💾 Archived View for thrig.me › blog › 2024 › 10 › 20 › killnine.gmi captured on 2024-12-17 at 10:42:20. Gemini links have been rewritten to link to archived content
-=-=-=-=-=-=-
The KILL signal is quite possibly the worst signal to send to a shell script, as this may result in a dangling tree of processes. Shell scripts often fork things, so there might be something like (as reported by pstree(1))
| |-+= 16599 jhqdoe -ksh (ksh) | | \-+= 39459 jhqdoe sh tree | | \-+- 07502 jhqdoe sh tree | | \--- 75513 jhqdoe sleep 99
in the process tree when the KILL signal (-9) arrives at the top controlling process, 39459, and then afterwards there may (depending on exactly what those child processes are doing) be a dangling process tree:
|-+- 07502 jhqdoe sh tree | \--- 75513 jhqdoe sleep 99
Note how 7502 has been re-parented on account of 39459 being murdered with KILL; exactly what happens may vary depending on the flavor of unix and how many knobs that unix has.

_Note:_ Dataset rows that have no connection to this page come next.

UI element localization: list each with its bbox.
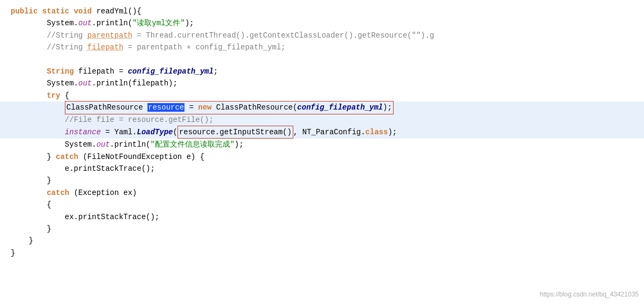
code-line-17: {: [0, 199, 644, 211]
code-line-3: //String parentpath = Thread.currentThre…: [0, 30, 644, 41]
comment-rest-1: = Thread.currentThread().getContextClass…: [132, 30, 434, 41]
keyword-catch-2: catch: [47, 187, 69, 199]
code-container: public static void readYml(){ System.out…: [0, 0, 644, 304]
code-line-20: }: [0, 235, 644, 247]
keyword-class: class: [365, 126, 388, 138]
code-line-2: System.out.println("读取yml文件");: [0, 17, 644, 29]
out-keyword-3: out: [97, 139, 110, 150]
comment-3: //File file = resource.getFile();: [65, 114, 213, 126]
italic-bold-var-2: config_filepath_yml: [297, 103, 383, 112]
comment-1: //String: [47, 30, 87, 41]
code-line-7: System.out.println(filepath);: [0, 77, 644, 89]
comment-link-2: filepath: [87, 41, 123, 53]
code-line-14: e.printStackTrace();: [0, 163, 644, 175]
keyword-catch: catch: [56, 151, 78, 163]
red-bordered-arg: resource.getInputStream(): [177, 126, 293, 139]
code-line-21: }: [0, 247, 644, 259]
code-line-19: }: [0, 223, 644, 235]
comment-rest-2: = parentpath + config_filepath_yml;: [123, 41, 285, 53]
keyword-string: String: [47, 66, 73, 77]
code-line-1: public static void readYml(){: [0, 5, 644, 17]
keyword-void: void: [74, 5, 92, 17]
watermark: https://blog.csdn.net/bq_43421035: [540, 289, 639, 300]
var-resource-highlight: resource: [147, 103, 184, 112]
out-keyword: out: [78, 17, 92, 29]
comment-2: //String: [47, 41, 87, 53]
loadtype-method: LoadType: [137, 126, 173, 138]
out-keyword-2: out: [78, 77, 92, 89]
comment-link-1: parentpath: [87, 30, 132, 41]
code-line-9-highlighted: ClassPathResource resource = new ClassPa…: [0, 102, 644, 113]
code-line-8: try {: [0, 90, 644, 102]
code-line-11: instance = Yaml.LoadType(resource.getInp…: [0, 126, 644, 139]
code-line-13: } catch (FileNotFoundException e) {: [0, 151, 644, 163]
code-line-6: String filepath = config_filepath_yml;: [0, 66, 644, 77]
code-line-15: }: [0, 175, 644, 186]
code-line-12: System.out.println("配置文件信息读取完成");: [0, 139, 644, 150]
keyword-try: try: [47, 90, 60, 102]
code-line-18: ex.printStackTrace();: [0, 211, 644, 223]
code-line-16: catch (Exception ex): [0, 187, 644, 199]
keyword-new: new: [198, 103, 212, 112]
bordered-statement: ClassPathResource resource = new ClassPa…: [65, 101, 394, 114]
code-line-10: //File file = resource.getFile();: [0, 114, 644, 126]
keyword-static: static: [42, 5, 69, 17]
string-2: "配置文件信息读取完成": [150, 139, 234, 150]
instance-keyword: instance: [65, 126, 101, 138]
code-line-4: //String filepath = parentpath + config_…: [0, 41, 644, 53]
code-line-5: [0, 54, 644, 66]
string-1: "读取yml文件": [132, 17, 185, 29]
keyword-public: public: [11, 5, 38, 17]
italic-bold-var: config_filepath_yml: [128, 66, 213, 77]
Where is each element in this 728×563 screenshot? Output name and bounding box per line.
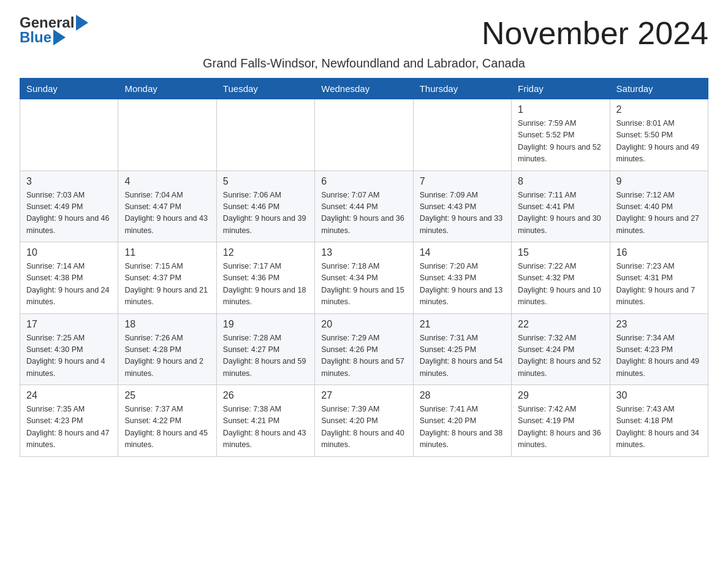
- day-info: Sunrise: 7:41 AMSunset: 4:20 PMDaylight:…: [420, 404, 505, 451]
- calendar-cell: [413, 99, 511, 171]
- day-number: 13: [321, 247, 406, 258]
- day-info: Sunrise: 7:20 AMSunset: 4:33 PMDaylight:…: [420, 261, 505, 308]
- day-info: Sunrise: 7:22 AMSunset: 4:32 PMDaylight:…: [518, 261, 603, 308]
- day-info: Sunrise: 7:17 AMSunset: 4:36 PMDaylight:…: [223, 261, 308, 308]
- logo-general-text: General: [20, 15, 74, 30]
- day-number: 5: [223, 176, 308, 187]
- day-info: Sunrise: 7:43 AMSunset: 4:18 PMDaylight:…: [616, 404, 702, 451]
- day-number: 1: [518, 104, 603, 115]
- day-number: 21: [420, 319, 505, 330]
- calendar-cell: 6Sunrise: 7:07 AMSunset: 4:44 PMDaylight…: [315, 170, 413, 242]
- day-info: Sunrise: 7:31 AMSunset: 4:25 PMDaylight:…: [420, 332, 505, 380]
- day-number: 8: [518, 176, 603, 187]
- calendar-cell: 29Sunrise: 7:42 AMSunset: 4:19 PMDayligh…: [512, 385, 610, 457]
- logo-arrow2-icon: [53, 29, 66, 45]
- day-number: 12: [223, 247, 308, 258]
- day-number: 19: [223, 319, 308, 330]
- day-info: Sunrise: 7:06 AMSunset: 4:46 PMDaylight:…: [223, 190, 308, 237]
- calendar-cell: 28Sunrise: 7:41 AMSunset: 4:20 PMDayligh…: [413, 385, 511, 457]
- calendar-cell: 12Sunrise: 7:17 AMSunset: 4:36 PMDayligh…: [216, 242, 314, 314]
- calendar-cell: 2Sunrise: 8:01 AMSunset: 5:50 PMDaylight…: [610, 99, 708, 171]
- calendar-cell: 17Sunrise: 7:25 AMSunset: 4:30 PMDayligh…: [20, 313, 118, 385]
- weekday-header-friday: Friday: [512, 79, 610, 99]
- day-number: 9: [616, 176, 702, 187]
- calendar-cell: 5Sunrise: 7:06 AMSunset: 4:46 PMDaylight…: [216, 170, 314, 242]
- day-number: 18: [124, 319, 210, 330]
- calendar-cell: 4Sunrise: 7:04 AMSunset: 4:47 PMDaylight…: [118, 170, 216, 242]
- day-number: 10: [26, 247, 112, 258]
- day-info: Sunrise: 7:14 AMSunset: 4:38 PMDaylight:…: [26, 261, 112, 308]
- logo-blue-text: Blue: [20, 30, 51, 45]
- calendar-week-row: 1Sunrise: 7:59 AMSunset: 5:52 PMDaylight…: [20, 99, 708, 171]
- calendar-week-row: 17Sunrise: 7:25 AMSunset: 4:30 PMDayligh…: [20, 313, 708, 385]
- calendar-cell: 26Sunrise: 7:38 AMSunset: 4:21 PMDayligh…: [216, 385, 314, 457]
- calendar-cell: 1Sunrise: 7:59 AMSunset: 5:52 PMDaylight…: [512, 99, 610, 171]
- weekday-header-tuesday: Tuesday: [216, 79, 314, 99]
- day-info: Sunrise: 7:37 AMSunset: 4:22 PMDaylight:…: [124, 404, 210, 451]
- day-info: Sunrise: 8:01 AMSunset: 5:50 PMDaylight:…: [616, 118, 702, 166]
- day-number: 29: [518, 390, 603, 401]
- subtitle: Grand Falls-Windsor, Newfoundland and La…: [20, 56, 708, 71]
- calendar-cell: 7Sunrise: 7:09 AMSunset: 4:43 PMDaylight…: [413, 170, 511, 242]
- calendar-cell: 27Sunrise: 7:39 AMSunset: 4:20 PMDayligh…: [315, 385, 413, 457]
- weekday-header-monday: Monday: [118, 79, 216, 99]
- day-info: Sunrise: 7:04 AMSunset: 4:47 PMDaylight:…: [124, 190, 210, 237]
- day-info: Sunrise: 7:09 AMSunset: 4:43 PMDaylight:…: [420, 190, 505, 237]
- weekday-header-thursday: Thursday: [413, 79, 511, 99]
- weekday-header-wednesday: Wednesday: [315, 79, 413, 99]
- weekday-header-saturday: Saturday: [610, 79, 708, 99]
- calendar-cell: 9Sunrise: 7:12 AMSunset: 4:40 PMDaylight…: [610, 170, 708, 242]
- day-number: 22: [518, 319, 603, 330]
- day-info: Sunrise: 7:39 AMSunset: 4:20 PMDaylight:…: [321, 404, 406, 451]
- day-info: Sunrise: 7:11 AMSunset: 4:41 PMDaylight:…: [518, 190, 603, 237]
- calendar-cell: 14Sunrise: 7:20 AMSunset: 4:33 PMDayligh…: [413, 242, 511, 314]
- day-number: 6: [321, 176, 406, 187]
- day-info: Sunrise: 7:03 AMSunset: 4:49 PMDaylight:…: [26, 190, 112, 237]
- calendar-cell: 25Sunrise: 7:37 AMSunset: 4:22 PMDayligh…: [118, 385, 216, 457]
- calendar-cell: [20, 99, 118, 171]
- calendar-cell: 20Sunrise: 7:29 AMSunset: 4:26 PMDayligh…: [315, 313, 413, 385]
- day-number: 20: [321, 319, 406, 330]
- calendar-cell: 19Sunrise: 7:28 AMSunset: 4:27 PMDayligh…: [216, 313, 314, 385]
- weekday-header-sunday: Sunday: [20, 79, 118, 99]
- calendar-cell: 18Sunrise: 7:26 AMSunset: 4:28 PMDayligh…: [118, 313, 216, 385]
- calendar-cell: 24Sunrise: 7:35 AMSunset: 4:23 PMDayligh…: [20, 385, 118, 457]
- day-info: Sunrise: 7:42 AMSunset: 4:19 PMDaylight:…: [518, 404, 603, 451]
- day-number: 24: [26, 390, 112, 401]
- logo-arrow-icon: [76, 15, 88, 31]
- calendar-week-row: 24Sunrise: 7:35 AMSunset: 4:23 PMDayligh…: [20, 385, 708, 457]
- day-info: Sunrise: 7:18 AMSunset: 4:34 PMDaylight:…: [321, 261, 406, 308]
- day-info: Sunrise: 7:26 AMSunset: 4:28 PMDaylight:…: [124, 332, 210, 380]
- day-number: 26: [223, 390, 308, 401]
- calendar-cell: 13Sunrise: 7:18 AMSunset: 4:34 PMDayligh…: [315, 242, 413, 314]
- day-info: Sunrise: 7:29 AMSunset: 4:26 PMDaylight:…: [321, 332, 406, 380]
- day-number: 23: [616, 319, 702, 330]
- weekday-header-row: SundayMondayTuesdayWednesdayThursdayFrid…: [20, 79, 708, 99]
- calendar-cell: 8Sunrise: 7:11 AMSunset: 4:41 PMDaylight…: [512, 170, 610, 242]
- day-number: 15: [518, 247, 603, 258]
- calendar-cell: [315, 99, 413, 171]
- calendar-cell: [118, 99, 216, 171]
- page-title: November 2024: [482, 15, 708, 52]
- header: General Blue November 2024: [20, 15, 708, 52]
- day-info: Sunrise: 7:35 AMSunset: 4:23 PMDaylight:…: [26, 404, 112, 451]
- calendar-cell: [216, 99, 314, 171]
- calendar-cell: 16Sunrise: 7:23 AMSunset: 4:31 PMDayligh…: [610, 242, 708, 314]
- logo: General Blue: [20, 15, 88, 45]
- day-info: Sunrise: 7:59 AMSunset: 5:52 PMDaylight:…: [518, 118, 603, 166]
- calendar-cell: 22Sunrise: 7:32 AMSunset: 4:24 PMDayligh…: [512, 313, 610, 385]
- day-info: Sunrise: 7:07 AMSunset: 4:44 PMDaylight:…: [321, 190, 406, 237]
- day-number: 4: [124, 176, 210, 187]
- calendar-cell: 11Sunrise: 7:15 AMSunset: 4:37 PMDayligh…: [118, 242, 216, 314]
- day-info: Sunrise: 7:28 AMSunset: 4:27 PMDaylight:…: [223, 332, 308, 380]
- day-info: Sunrise: 7:12 AMSunset: 4:40 PMDaylight:…: [616, 190, 702, 237]
- day-number: 27: [321, 390, 406, 401]
- day-number: 28: [420, 390, 505, 401]
- day-info: Sunrise: 7:38 AMSunset: 4:21 PMDaylight:…: [223, 404, 308, 451]
- day-info: Sunrise: 7:34 AMSunset: 4:23 PMDaylight:…: [616, 332, 702, 380]
- logo-content: General Blue: [20, 15, 88, 45]
- day-number: 2: [616, 104, 702, 115]
- day-number: 25: [124, 390, 210, 401]
- day-info: Sunrise: 7:32 AMSunset: 4:24 PMDaylight:…: [518, 332, 603, 380]
- day-number: 17: [26, 319, 112, 330]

The KILL signal is thus best reserved as a last resort for when a process is not responding to other, more typical signals (TERM, INT, HUP). Unless you're dealing with something known to be buggy, such as a too complicated web browser that often gets itself tied up in some mess, but exceptional software like that can get a documentation note of "buggy, okay to murder with -9".
TERM INT or HUP type signals will actually give the process being targetted a chance to cleanup and play much better with the job control a shell is likely doing to run some fork tree.
#!/bin/sh ( ls | ( sleep 99 ; ( sleep 99 ; cat ) ) )
Highly contrived mostly to make it easy to stick a -9 signal onto the parent shell process, but it's not too hard for a real shell script to build an even more complicated process tree, and for a bad kill -9 to leave even more orphaned processes lingering in memory.
Also maybe look at the process tree from time to time to see if users or poorly written scripts are leaving stuff stuck in memory, as not everyone has (or will) get the memo that throwing KILL signals around is a bad idea. This may be hard to spot if the process deads and then cleanup by the kernel is happening quickly, so if the source is available look for KILL signals, or maybe try process tracking things (or kernel logging) to see if -9 are being needlessly thrown around.